In the south China city of Guangzhou, just miles from where the outbreak began, Guangzhou Children's Hospital has yet to see its first patient with Severe Acute Respiratory Syndrome (SARS), officials said this week.
"We haven't had any cases of SARS," said Yu Minghua, chief of pediatrics at south China's largest hospital for children. "No one has died and no one has been on a respirator...This hospital has about 300 doctors, and none of them has got SARS either."
China, especially southern Guangdong province where the disease emerged in November, has been criticized by the World Health Organization for not fully reporting the real number of SARS cases early enough.
But the resistance of children to SARS is a phenomenon that is seen in other places where the disease has struck hardest. In Singapore, just three of the 126 cases to date, or 2.4 percent, are children under the age of 18, according to government data published on Thursday.
Out of about 1,000 sufferers in Hong Kong, "the number of children infected with SARS is low... and they had close contacts with SARS patients before infection," Hong Kong's Department of Health told Reuters in a statement. It said more specific data was not available.

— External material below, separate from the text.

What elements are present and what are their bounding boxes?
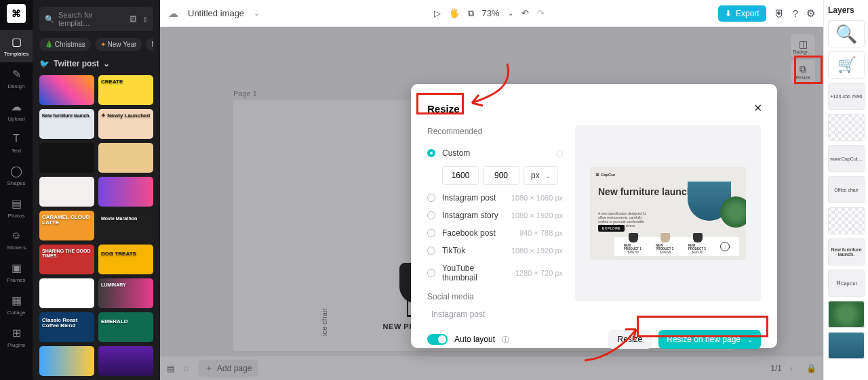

A Chinese official could not say how many of the 1,206 people who have come down with the disease in Guangdong were children.
But Yu said that no children with SARS had come through her hospital, as one might suspect, before being transferred to Guangzhou's No 8 People's Hospital where many of the city's SARS sufferers have been quarantined.
School's out
Just two weeks ago, when first Singapore and then Hong Kong closed schools to prevent the disease's spread, less was known about who gets the disease.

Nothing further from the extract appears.